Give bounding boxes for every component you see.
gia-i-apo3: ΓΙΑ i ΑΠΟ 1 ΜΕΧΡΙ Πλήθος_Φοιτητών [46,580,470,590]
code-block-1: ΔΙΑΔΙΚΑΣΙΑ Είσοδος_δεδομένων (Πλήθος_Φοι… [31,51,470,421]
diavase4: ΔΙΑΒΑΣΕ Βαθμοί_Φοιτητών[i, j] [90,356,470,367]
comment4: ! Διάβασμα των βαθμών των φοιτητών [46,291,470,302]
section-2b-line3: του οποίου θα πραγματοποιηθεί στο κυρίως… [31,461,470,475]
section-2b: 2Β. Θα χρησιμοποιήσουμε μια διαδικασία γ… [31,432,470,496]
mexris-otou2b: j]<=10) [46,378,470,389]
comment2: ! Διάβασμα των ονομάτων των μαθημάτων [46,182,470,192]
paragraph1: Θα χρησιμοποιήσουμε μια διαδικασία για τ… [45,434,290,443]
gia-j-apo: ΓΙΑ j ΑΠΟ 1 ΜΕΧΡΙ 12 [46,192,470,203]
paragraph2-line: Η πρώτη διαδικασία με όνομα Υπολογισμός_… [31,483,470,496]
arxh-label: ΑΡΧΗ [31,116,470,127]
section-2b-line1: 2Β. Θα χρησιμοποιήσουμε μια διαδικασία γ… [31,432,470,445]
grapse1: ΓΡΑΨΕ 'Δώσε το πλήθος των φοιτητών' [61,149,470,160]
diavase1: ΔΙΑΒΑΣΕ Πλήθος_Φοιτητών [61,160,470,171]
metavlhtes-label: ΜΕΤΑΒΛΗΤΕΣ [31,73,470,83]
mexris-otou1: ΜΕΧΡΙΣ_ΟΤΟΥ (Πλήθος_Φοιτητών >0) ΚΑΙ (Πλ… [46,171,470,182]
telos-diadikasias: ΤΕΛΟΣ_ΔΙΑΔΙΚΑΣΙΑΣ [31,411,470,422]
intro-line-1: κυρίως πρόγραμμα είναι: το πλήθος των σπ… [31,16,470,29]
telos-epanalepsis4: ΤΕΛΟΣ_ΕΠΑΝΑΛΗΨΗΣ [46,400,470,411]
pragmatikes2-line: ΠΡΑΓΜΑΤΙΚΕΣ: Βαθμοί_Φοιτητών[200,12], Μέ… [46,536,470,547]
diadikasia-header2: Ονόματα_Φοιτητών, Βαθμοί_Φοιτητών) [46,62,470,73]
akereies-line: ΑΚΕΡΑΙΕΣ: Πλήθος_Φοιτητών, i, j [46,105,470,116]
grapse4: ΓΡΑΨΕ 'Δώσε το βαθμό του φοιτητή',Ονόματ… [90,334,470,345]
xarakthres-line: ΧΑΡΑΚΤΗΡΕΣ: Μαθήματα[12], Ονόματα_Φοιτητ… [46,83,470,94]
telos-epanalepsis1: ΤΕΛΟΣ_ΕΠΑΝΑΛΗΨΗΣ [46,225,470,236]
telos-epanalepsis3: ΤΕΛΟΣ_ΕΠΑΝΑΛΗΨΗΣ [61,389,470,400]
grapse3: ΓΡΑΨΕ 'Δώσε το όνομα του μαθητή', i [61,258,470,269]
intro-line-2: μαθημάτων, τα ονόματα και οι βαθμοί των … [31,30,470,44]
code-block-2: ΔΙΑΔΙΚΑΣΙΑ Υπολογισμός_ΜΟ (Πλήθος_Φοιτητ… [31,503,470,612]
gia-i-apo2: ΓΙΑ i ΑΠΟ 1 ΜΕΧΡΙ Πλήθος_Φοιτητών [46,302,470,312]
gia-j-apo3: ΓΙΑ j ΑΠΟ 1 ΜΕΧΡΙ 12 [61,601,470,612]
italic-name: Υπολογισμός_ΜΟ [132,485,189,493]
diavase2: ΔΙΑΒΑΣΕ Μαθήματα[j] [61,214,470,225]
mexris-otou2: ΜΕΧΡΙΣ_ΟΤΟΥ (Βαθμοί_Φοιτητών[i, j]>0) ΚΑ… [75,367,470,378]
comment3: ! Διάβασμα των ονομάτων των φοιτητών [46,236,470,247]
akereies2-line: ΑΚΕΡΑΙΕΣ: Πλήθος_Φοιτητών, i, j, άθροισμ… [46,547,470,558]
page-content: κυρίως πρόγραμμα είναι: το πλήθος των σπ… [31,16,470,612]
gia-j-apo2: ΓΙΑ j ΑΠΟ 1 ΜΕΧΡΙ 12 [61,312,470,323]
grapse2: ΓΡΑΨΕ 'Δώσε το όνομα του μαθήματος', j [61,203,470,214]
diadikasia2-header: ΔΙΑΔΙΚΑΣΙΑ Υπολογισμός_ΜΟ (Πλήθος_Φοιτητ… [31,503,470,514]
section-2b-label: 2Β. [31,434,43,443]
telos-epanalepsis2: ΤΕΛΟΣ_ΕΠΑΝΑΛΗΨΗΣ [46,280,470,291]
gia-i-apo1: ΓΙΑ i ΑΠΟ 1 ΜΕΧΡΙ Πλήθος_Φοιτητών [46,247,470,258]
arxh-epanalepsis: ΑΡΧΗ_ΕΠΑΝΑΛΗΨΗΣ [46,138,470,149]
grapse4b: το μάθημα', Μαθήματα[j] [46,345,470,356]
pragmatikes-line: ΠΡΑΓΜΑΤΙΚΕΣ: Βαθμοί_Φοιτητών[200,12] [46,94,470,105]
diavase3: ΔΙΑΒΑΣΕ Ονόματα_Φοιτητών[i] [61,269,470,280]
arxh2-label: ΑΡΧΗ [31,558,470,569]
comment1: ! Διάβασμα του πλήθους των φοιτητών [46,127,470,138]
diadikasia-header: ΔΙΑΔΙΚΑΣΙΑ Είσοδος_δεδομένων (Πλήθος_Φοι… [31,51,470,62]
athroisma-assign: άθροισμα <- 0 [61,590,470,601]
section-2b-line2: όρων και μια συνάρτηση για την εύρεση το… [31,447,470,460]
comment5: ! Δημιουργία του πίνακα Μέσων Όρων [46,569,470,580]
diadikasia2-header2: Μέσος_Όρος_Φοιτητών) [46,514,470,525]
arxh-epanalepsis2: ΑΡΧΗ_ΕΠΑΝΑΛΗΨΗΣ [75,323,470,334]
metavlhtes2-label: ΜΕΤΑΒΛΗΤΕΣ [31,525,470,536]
· · · ·
#### What is needed
The task requires an exact copy of all the lines above.

#### Task solution
Give bounding boxes for every component you see.
gia-i-apo3: ΓΙΑ i ΑΠΟ 1 ΜΕΧΡΙ Πλήθος_Φοιτητών [46,580,470,590]
code-block-1: ΔΙΑΔΙΚΑΣΙΑ Είσοδος_δεδομένων (Πλήθος_Φοι… [31,51,470,421]
diavase4: ΔΙΑΒΑΣΕ Βαθμοί_Φοιτητών[i, j] [90,356,470,367]
comment4: ! Διάβασμα των βαθμών των φοιτητών [46,291,470,302]
section-2b-line3: του οποίου θα πραγματοποιηθεί στο κυρίως… [31,461,470,475]
section-2b: 2Β. Θα χρησιμοποιήσουμε μια διαδικασία γ… [31,432,470,496]
mexris-otou2b: j]<=10) [46,378,470,389]
comment2: ! Διάβασμα των ονομάτων των μαθημάτων [46,182,470,192]
paragraph1: Θα χρησιμοποιήσουμε μια διαδικασία για τ… [45,434,290,443]
gia-j-apo: ΓΙΑ j ΑΠΟ 1 ΜΕΧΡΙ 12 [46,192,470,203]
paragraph2-line: Η πρώτη διαδικασία με όνομα Υπολογισμός_… [31,483,470,496]
arxh-label: ΑΡΧΗ [31,116,470,127]
section-2b-line1: 2Β. Θα χρησιμοποιήσουμε μια διαδικασία γ… [31,432,470,445]
grapse1: ΓΡΑΨΕ 'Δώσε το πλήθος των φοιτητών' [61,149,470,160]
diavase1: ΔΙΑΒΑΣΕ Πλήθος_Φοιτητών [61,160,470,171]
metavlhtes-label: ΜΕΤΑΒΛΗΤΕΣ [31,73,470,83]
mexris-otou1: ΜΕΧΡΙΣ_ΟΤΟΥ (Πλήθος_Φοιτητών >0) ΚΑΙ (Πλ… [46,171,470,182]
telos-diadikasias: ΤΕΛΟΣ_ΔΙΑΔΙΚΑΣΙΑΣ [31,411,470,422]
intro-line-1: κυρίως πρόγραμμα είναι: το πλήθος των σπ… [31,16,470,29]
telos-epanalepsis4: ΤΕΛΟΣ_ΕΠΑΝΑΛΗΨΗΣ [46,400,470,411]
pragmatikes2-line: ΠΡΑΓΜΑΤΙΚΕΣ: Βαθμοί_Φοιτητών[200,12], Μέ… [46,536,470,547]
diadikasia-header2: Ονόματα_Φοιτητών, Βαθμοί_Φοιτητών) [46,62,470,73]
akereies-line: ΑΚΕΡΑΙΕΣ: Πλήθος_Φοιτητών, i, j [46,105,470,116]
grapse4: ΓΡΑΨΕ 'Δώσε το βαθμό του φοιτητή',Ονόματ… [90,334,470,345]
xarakthres-line: ΧΑΡΑΚΤΗΡΕΣ: Μαθήματα[12], Ονόματα_Φοιτητ… [46,83,470,94]
telos-epanalepsis1: ΤΕΛΟΣ_ΕΠΑΝΑΛΗΨΗΣ [46,225,470,236]
telos-epanalepsis3: ΤΕΛΟΣ_ΕΠΑΝΑΛΗΨΗΣ [61,389,470,400]
grapse3: ΓΡΑΨΕ 'Δώσε το όνομα του μαθητή', i [61,258,470,269]
intro-line-2: μαθημάτων, τα ονόματα και οι βαθμοί των … [31,30,470,44]
code-block-2: ΔΙΑΔΙΚΑΣΙΑ Υπολογισμός_ΜΟ (Πλήθος_Φοιτητ… [31,503,470,612]
gia-i-apo2: ΓΙΑ i ΑΠΟ 1 ΜΕΧΡΙ Πλήθος_Φοιτητών [46,302,470,312]
gia-j-apo3: ΓΙΑ j ΑΠΟ 1 ΜΕΧΡΙ 12 [61,601,470,612]
italic-name: Υπολογισμός_ΜΟ [132,485,189,493]
diavase2: ΔΙΑΒΑΣΕ Μαθήματα[j] [61,214,470,225]
mexris-otou2: ΜΕΧΡΙΣ_ΟΤΟΥ (Βαθμοί_Φοιτητών[i, j]>0) ΚΑ… [75,367,470,378]
comment3: ! Διάβασμα των ονομάτων των φοιτητών [46,236,470,247]
akereies2-line: ΑΚΕΡΑΙΕΣ: Πλήθος_Φοιτητών, i, j, άθροισμ… [46,547,470,558]
page-content: κυρίως πρόγραμμα είναι: το πλήθος των σπ… [31,16,470,612]
gia-j-apo2: ΓΙΑ j ΑΠΟ 1 ΜΕΧΡΙ 12 [61,312,470,323]
grapse2: ΓΡΑΨΕ 'Δώσε το όνομα του μαθήματος', j [61,203,470,214]
diadikasia2-header: ΔΙΑΔΙΚΑΣΙΑ Υπολογισμός_ΜΟ (Πλήθος_Φοιτητ… [31,503,470,514]
section-2b-label: 2Β. [31,434,43,443]
telos-epanalepsis2: ΤΕΛΟΣ_ΕΠΑΝΑΛΗΨΗΣ [46,280,470,291]
gia-i-apo1: ΓΙΑ i ΑΠΟ 1 ΜΕΧΡΙ Πλήθος_Φοιτητών [46,247,470,258]
arxh-epanalepsis: ΑΡΧΗ_ΕΠΑΝΑΛΗΨΗΣ [46,138,470,149]
grapse4b: το μάθημα', Μαθήματα[j] [46,345,470,356]
pragmatikes-line: ΠΡΑΓΜΑΤΙΚΕΣ: Βαθμοί_Φοιτητών[200,12] [46,94,470,105]
diavase3: ΔΙΑΒΑΣΕ Ονόματα_Φοιτητών[i] [61,269,470,280]
arxh2-label: ΑΡΧΗ [31,558,470,569]
comment1: ! Διάβασμα του πλήθους των φοιτητών [46,127,470,138]
diadikasia-header: ΔΙΑΔΙΚΑΣΙΑ Είσοδος_δεδομένων (Πλήθος_Φοι… [31,51,470,62]
athroisma-assign: άθροισμα <- 0 [61,590,470,601]
section-2b-line2: όρων και μια συνάρτηση για την εύρεση το… [31,447,470,460]
comment5: ! Δημιουργία του πίνακα Μέσων Όρων [46,569,470,580]
diadikasia2-header2: Μέσος_Όρος_Φοιτητών) [46,514,470,525]
arxh-epanalepsis2: ΑΡΧΗ_ΕΠΑΝΑΛΗΨΗΣ [75,323,470,334]
metavlhtes2-label: ΜΕΤΑΒΛΗΤΕΣ [31,525,470,536]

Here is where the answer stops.